Price ain't bad either, the DOA can be had for around 400$ (our local AnyMountain store had it on sale for 399$). Note, i'm currently using Lobster "The Sender" and my buddy is using the Capita Birds of a Feather (what can I say, he's short - Womens equivalent of the DOA).

I've been able to ride the Sender in all kinds of terrain (even some powder days) but mostly ride on-piste groomers out here in Tahoe area.


----------



## Nizzle (Dec 28, 2017)

Thanks guys! This is super helpful stuff! 


I have narrowd down to two boards within my budget:

Salomon assassin (https://www.salomon.com/us/product/assassin-3.html)
- intermediate level
- all terrain
- camber out rocker
- stiff 

Salomon sleepwalker (https://www.salomon.com/us/product/sleepwalker.html?article=399236#)
- beginner level
- freestyle
- camber out rocker
- very soft

I rarely hit the park, but I do like going off piste right next the the piste. I like getting a little hang time, so small jumps and butter.. flat ground tricks is my fav. Will I be able to do this with the assassin even though it’s quite stiff?


----------



## jae (Nov 27, 2015)

Nizzle said:


> Thanks guys! This is super helpful stuff!
> 
> 
> I have narrowd down to two boards within my budget:
> ...


just trust me, you want the villian, it's normally cheaper too.. seen some complaints about the assassin recently if you look around. If not the villian then the huck knife. If not the huck, what boards can you chose from?


----------



## Nizzle (Dec 28, 2017)

But the Villain and Huck Knife are mostly for park riding and jibbing, right? I'm more into carving and flatground tricks and a few jumps - that’s why I looked at the assassin?

I want to make my own package with board and bindings from this website: www.glisshop.co.uk

Go to Snowboard => Men => Make your Package. Price limit is around 450-500 EURO (you can change the currency in the top of the website)

Available sizes on this site:
Assassin; 160W
The huck Knife: 155W
The Villain: 158W


----------



## Nizzle (Dec 28, 2017)

The bindings I looked at are the Rossignol Battle Black ones..
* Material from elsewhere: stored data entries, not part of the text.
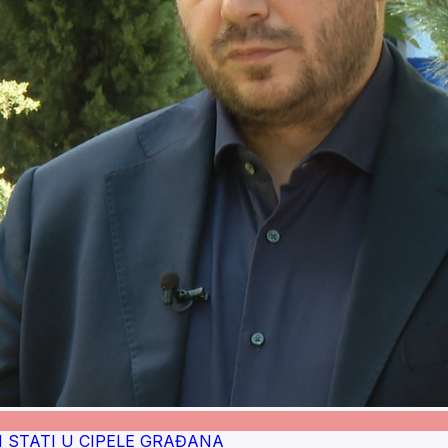
RA I STATI U CIPELE GRAĐANA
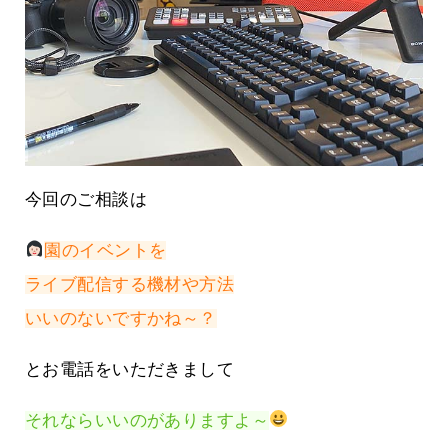
今回のご相談は
園のイベントを
ライブ配信する機材や方法
いいのないですかね～？
とお電話をいただきまして
それならいいのがありますよ～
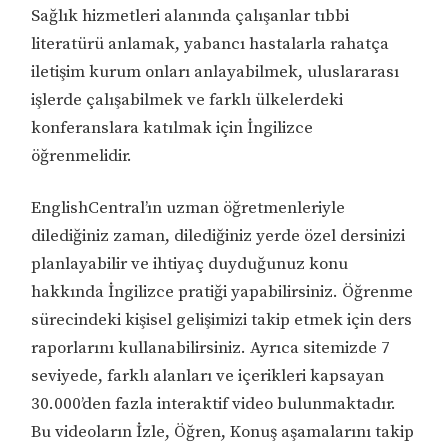
Sağlık hizmetleri alanında çalışanlar tıbbi
literatürü anlamak, yabancı hastalarla rahatça
iletişim kurum onları anlayabilmek, uluslararası
işlerde çalışabilmek ve farklı ülkelerdeki
konferanslara katılmak için İngilizce
öğrenmelidir.
EnglishCentral’ın uzman öğretmenleriyle
dilediğiniz zaman, dilediğiniz yerde özel dersinizi
planlayabilir ve ihtiyaç duyduğunuz konu
hakkında İngilizce pratiği yapabilirsiniz. Öğrenme
sürecindeki kişisel gelişimizi takip etmek için ders
raporlarını kullanabilirsiniz. Ayrıca sitemizde 7
seviyede, farklı alanları ve içerikleri kapsayan
30.000’den fazla interaktif video bulunmaktadır.
Bu videoların İzle, Öğren, Konuş aşamalarını takip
Keep in mind that I only snowboard for a very limited period every season


----------



## jae (Nov 27, 2015)

Salomon Villain Snowboard Review - Board Archive


----------



## jae (Nov 27, 2015)

some boards you should consider besides the villian would be the rossignol jibsaw, ride machete, burton process off-axis, nitro t1.

bindings: flux TT, Burton Missions, Union force (team, butt snorkler, PBR)

boots: w/e

If you can ride traditional camber, I'd get that Sage apo board and spend the rest of your money on your boots and bindings.


----------



## Jonny C (Mar 16, 2017)

I've been an occasional rider for a few years and I really don't thing either a stiff board or a traditional camber board will be the best choice for you.
Facts:
-if you snowboard a few days per year or season, your legs will endure the first 3 days and then that's it. Using a stiff board, you will spend the next days falling down and having hot chocolate 
-having the previous point in consideration, jibbing on a camber board and if the board is stiff, is not easy.
-for the days you have available per season, you need something not to push your legs but to make it easier.

I would choose a mid flex hybrid board (5/10 or 6/10). This way you will have fun for sure.


----------